> [What this task involves] The answer must be the full set of records, repeated exactly.
======== Records ========
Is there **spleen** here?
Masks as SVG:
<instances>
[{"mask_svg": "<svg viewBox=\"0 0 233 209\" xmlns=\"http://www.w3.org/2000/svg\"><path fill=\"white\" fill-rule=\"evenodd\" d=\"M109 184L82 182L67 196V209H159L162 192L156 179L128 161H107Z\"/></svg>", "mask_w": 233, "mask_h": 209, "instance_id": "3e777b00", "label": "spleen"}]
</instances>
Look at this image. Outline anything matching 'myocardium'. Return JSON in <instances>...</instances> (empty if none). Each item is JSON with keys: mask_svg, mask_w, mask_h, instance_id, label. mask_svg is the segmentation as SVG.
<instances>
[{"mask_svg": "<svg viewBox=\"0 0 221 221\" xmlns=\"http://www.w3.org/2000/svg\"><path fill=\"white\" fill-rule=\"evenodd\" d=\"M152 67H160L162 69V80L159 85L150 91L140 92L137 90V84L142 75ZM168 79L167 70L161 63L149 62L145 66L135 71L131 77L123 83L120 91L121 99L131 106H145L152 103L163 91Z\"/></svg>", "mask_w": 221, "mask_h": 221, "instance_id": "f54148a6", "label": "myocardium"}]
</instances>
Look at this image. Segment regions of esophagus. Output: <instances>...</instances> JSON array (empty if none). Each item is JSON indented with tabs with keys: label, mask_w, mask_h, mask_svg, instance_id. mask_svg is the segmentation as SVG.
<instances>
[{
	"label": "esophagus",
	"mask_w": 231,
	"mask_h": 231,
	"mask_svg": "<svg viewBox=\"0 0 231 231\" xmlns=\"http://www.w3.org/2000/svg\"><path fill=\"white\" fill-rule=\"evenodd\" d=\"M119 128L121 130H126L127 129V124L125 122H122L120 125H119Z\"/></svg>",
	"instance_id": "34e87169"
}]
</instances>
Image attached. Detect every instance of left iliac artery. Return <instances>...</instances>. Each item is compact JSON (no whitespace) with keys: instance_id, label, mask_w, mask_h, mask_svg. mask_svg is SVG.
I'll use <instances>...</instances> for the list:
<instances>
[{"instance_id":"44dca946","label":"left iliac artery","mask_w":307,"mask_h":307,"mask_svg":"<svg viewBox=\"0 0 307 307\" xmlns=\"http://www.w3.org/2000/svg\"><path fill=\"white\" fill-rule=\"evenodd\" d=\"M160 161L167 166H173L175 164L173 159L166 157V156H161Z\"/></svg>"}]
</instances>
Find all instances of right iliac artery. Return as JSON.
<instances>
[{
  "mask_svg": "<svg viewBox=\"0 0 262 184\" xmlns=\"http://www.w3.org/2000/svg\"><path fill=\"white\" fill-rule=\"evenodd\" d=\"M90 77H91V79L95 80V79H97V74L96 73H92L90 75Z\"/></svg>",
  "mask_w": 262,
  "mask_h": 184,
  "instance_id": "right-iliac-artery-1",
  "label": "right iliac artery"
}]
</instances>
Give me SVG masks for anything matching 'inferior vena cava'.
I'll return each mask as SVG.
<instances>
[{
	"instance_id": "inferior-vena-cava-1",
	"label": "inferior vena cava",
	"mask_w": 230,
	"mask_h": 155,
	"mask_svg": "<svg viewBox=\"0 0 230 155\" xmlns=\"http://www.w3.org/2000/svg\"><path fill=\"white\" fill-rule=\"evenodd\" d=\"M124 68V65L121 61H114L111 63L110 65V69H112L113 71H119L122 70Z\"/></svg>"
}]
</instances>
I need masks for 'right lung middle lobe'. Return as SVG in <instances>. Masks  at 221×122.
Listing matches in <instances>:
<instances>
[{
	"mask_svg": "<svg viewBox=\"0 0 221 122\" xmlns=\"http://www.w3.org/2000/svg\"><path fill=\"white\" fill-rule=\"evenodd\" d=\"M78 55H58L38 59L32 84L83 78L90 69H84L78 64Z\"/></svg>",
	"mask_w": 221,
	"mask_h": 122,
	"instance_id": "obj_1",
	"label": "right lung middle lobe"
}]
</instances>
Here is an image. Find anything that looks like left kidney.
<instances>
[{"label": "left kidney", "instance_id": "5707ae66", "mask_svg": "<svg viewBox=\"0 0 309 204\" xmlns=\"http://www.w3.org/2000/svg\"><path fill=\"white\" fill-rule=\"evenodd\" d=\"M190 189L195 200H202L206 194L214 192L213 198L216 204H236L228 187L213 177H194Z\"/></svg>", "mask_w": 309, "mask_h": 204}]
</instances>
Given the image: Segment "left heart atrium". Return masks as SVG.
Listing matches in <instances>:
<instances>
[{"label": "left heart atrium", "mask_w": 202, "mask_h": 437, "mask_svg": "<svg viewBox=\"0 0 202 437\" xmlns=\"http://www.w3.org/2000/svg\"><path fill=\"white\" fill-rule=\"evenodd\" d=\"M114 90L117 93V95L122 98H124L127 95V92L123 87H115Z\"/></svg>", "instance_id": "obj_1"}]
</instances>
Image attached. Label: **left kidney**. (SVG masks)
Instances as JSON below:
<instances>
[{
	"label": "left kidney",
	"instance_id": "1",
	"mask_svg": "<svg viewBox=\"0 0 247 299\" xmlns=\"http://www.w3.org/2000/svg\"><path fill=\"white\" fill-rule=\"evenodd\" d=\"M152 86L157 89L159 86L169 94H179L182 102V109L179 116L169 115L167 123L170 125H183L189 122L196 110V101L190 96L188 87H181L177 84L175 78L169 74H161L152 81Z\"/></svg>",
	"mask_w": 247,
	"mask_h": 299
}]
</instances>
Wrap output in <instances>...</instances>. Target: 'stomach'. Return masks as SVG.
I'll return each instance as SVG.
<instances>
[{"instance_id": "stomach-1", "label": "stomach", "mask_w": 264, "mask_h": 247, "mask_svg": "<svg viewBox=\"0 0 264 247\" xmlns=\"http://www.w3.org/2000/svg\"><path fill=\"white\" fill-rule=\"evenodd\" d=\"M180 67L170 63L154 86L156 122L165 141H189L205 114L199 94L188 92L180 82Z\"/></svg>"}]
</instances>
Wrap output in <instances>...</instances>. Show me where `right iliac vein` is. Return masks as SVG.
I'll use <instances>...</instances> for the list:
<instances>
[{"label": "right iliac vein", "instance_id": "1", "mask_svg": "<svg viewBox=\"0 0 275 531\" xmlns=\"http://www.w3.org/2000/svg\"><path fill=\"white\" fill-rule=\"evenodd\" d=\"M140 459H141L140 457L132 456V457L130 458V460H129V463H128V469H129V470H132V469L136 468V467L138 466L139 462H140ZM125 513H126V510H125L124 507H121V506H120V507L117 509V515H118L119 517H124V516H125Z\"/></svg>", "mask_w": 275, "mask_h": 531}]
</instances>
========
> [Written reply]
Is there **spleen** here?
Masks as SVG:
<instances>
[{"mask_svg": "<svg viewBox=\"0 0 233 209\" xmlns=\"http://www.w3.org/2000/svg\"><path fill=\"white\" fill-rule=\"evenodd\" d=\"M109 184L82 182L67 196V209H159L162 192L156 179L128 161H107Z\"/></svg>", "mask_w": 233, "mask_h": 209, "instance_id": "3e777b00", "label": "spleen"}]
</instances>
Look at this image. Outline anything matching 'myocardium'. Return JSON in <instances>...</instances> (empty if none). Each item is JSON with keys: mask_svg, mask_w, mask_h, instance_id, label. mask_svg is the segmentation as SVG.
<instances>
[{"mask_svg": "<svg viewBox=\"0 0 221 221\" xmlns=\"http://www.w3.org/2000/svg\"><path fill=\"white\" fill-rule=\"evenodd\" d=\"M152 67H160L162 69V80L159 85L150 91L140 92L137 90V84L142 75ZM168 79L167 70L161 63L149 62L145 66L135 71L131 77L123 83L120 91L121 99L131 106H145L152 103L163 91Z\"/></svg>", "mask_w": 221, "mask_h": 221, "instance_id": "f54148a6", "label": "myocardium"}]
</instances>
Look at this image. Segment regions of esophagus. Output: <instances>...</instances> JSON array (empty if none). Each item is JSON indented with tabs with keys: label, mask_w, mask_h, mask_svg, instance_id. mask_svg is the segmentation as SVG.
<instances>
[{
	"label": "esophagus",
	"mask_w": 231,
	"mask_h": 231,
	"mask_svg": "<svg viewBox=\"0 0 231 231\" xmlns=\"http://www.w3.org/2000/svg\"><path fill=\"white\" fill-rule=\"evenodd\" d=\"M119 128L121 130H126L127 129V124L125 122H122L120 125H119Z\"/></svg>",
	"instance_id": "34e87169"
}]
</instances>
Image attached. Detect every instance of left iliac artery. Return <instances>...</instances>. Each item is compact JSON (no whitespace) with keys: instance_id, label, mask_w, mask_h, mask_svg. mask_svg is SVG.
I'll use <instances>...</instances> for the list:
<instances>
[{"instance_id":"44dca946","label":"left iliac artery","mask_w":307,"mask_h":307,"mask_svg":"<svg viewBox=\"0 0 307 307\" xmlns=\"http://www.w3.org/2000/svg\"><path fill=\"white\" fill-rule=\"evenodd\" d=\"M160 161L167 166H173L175 164L173 159L166 157V156H161Z\"/></svg>"}]
</instances>
Find all instances of right iliac artery. Return as JSON.
<instances>
[{
  "mask_svg": "<svg viewBox=\"0 0 262 184\" xmlns=\"http://www.w3.org/2000/svg\"><path fill=\"white\" fill-rule=\"evenodd\" d=\"M90 77H91V79L95 80V79H97V74L96 73H92L90 75Z\"/></svg>",
  "mask_w": 262,
  "mask_h": 184,
  "instance_id": "right-iliac-artery-1",
  "label": "right iliac artery"
}]
</instances>
Give me SVG masks for anything matching 'inferior vena cava'.
I'll return each mask as SVG.
<instances>
[{
	"instance_id": "inferior-vena-cava-1",
	"label": "inferior vena cava",
	"mask_w": 230,
	"mask_h": 155,
	"mask_svg": "<svg viewBox=\"0 0 230 155\" xmlns=\"http://www.w3.org/2000/svg\"><path fill=\"white\" fill-rule=\"evenodd\" d=\"M124 68V65L121 61H114L111 63L110 65V69H112L113 71H119L122 70Z\"/></svg>"
}]
</instances>
I need masks for 'right lung middle lobe'. Return as SVG in <instances>. Masks  at 221×122.
Listing matches in <instances>:
<instances>
[{
	"mask_svg": "<svg viewBox=\"0 0 221 122\" xmlns=\"http://www.w3.org/2000/svg\"><path fill=\"white\" fill-rule=\"evenodd\" d=\"M78 55H58L38 59L32 84L83 78L90 69H84L78 64Z\"/></svg>",
	"mask_w": 221,
	"mask_h": 122,
	"instance_id": "obj_1",
	"label": "right lung middle lobe"
}]
</instances>
Here is an image. Find anything that looks like left kidney.
<instances>
[{"label": "left kidney", "instance_id": "5707ae66", "mask_svg": "<svg viewBox=\"0 0 309 204\" xmlns=\"http://www.w3.org/2000/svg\"><path fill=\"white\" fill-rule=\"evenodd\" d=\"M190 189L195 200H202L206 194L214 192L213 198L216 204H236L228 187L213 177H194Z\"/></svg>", "mask_w": 309, "mask_h": 204}]
</instances>
Given the image: Segment "left heart atrium". Return masks as SVG.
Listing matches in <instances>:
<instances>
[{"label": "left heart atrium", "mask_w": 202, "mask_h": 437, "mask_svg": "<svg viewBox=\"0 0 202 437\" xmlns=\"http://www.w3.org/2000/svg\"><path fill=\"white\" fill-rule=\"evenodd\" d=\"M114 90L117 93V95L122 98H124L127 95V92L123 87H115Z\"/></svg>", "instance_id": "obj_1"}]
</instances>
Image attached. Label: **left kidney**. (SVG masks)
Instances as JSON below:
<instances>
[{
	"label": "left kidney",
	"instance_id": "1",
	"mask_svg": "<svg viewBox=\"0 0 247 299\" xmlns=\"http://www.w3.org/2000/svg\"><path fill=\"white\" fill-rule=\"evenodd\" d=\"M152 86L157 89L159 86L169 94H179L182 102V109L179 116L169 115L167 123L170 125H183L189 122L196 110V101L190 96L188 87H181L177 84L175 78L169 74H161L152 81Z\"/></svg>",
	"mask_w": 247,
	"mask_h": 299
}]
</instances>
Wrap output in <instances>...</instances>. Target: 'stomach'. Return masks as SVG.
I'll return each instance as SVG.
<instances>
[{"instance_id": "stomach-1", "label": "stomach", "mask_w": 264, "mask_h": 247, "mask_svg": "<svg viewBox=\"0 0 264 247\" xmlns=\"http://www.w3.org/2000/svg\"><path fill=\"white\" fill-rule=\"evenodd\" d=\"M180 67L170 63L154 86L156 122L165 141H189L205 114L199 94L188 92L180 82Z\"/></svg>"}]
</instances>
Wrap output in <instances>...</instances>. Show me where `right iliac vein` is. Return masks as SVG.
I'll use <instances>...</instances> for the list:
<instances>
[{"label": "right iliac vein", "instance_id": "1", "mask_svg": "<svg viewBox=\"0 0 275 531\" xmlns=\"http://www.w3.org/2000/svg\"><path fill=\"white\" fill-rule=\"evenodd\" d=\"M140 459H141L140 457L132 456V457L130 458V460H129V463H128V469H129V470H132V469L136 468V467L138 466L139 462H140ZM125 513H126V510H125L124 507H121V506H120V507L117 509V515H118L119 517H124V516H125Z\"/></svg>", "mask_w": 275, "mask_h": 531}]
</instances>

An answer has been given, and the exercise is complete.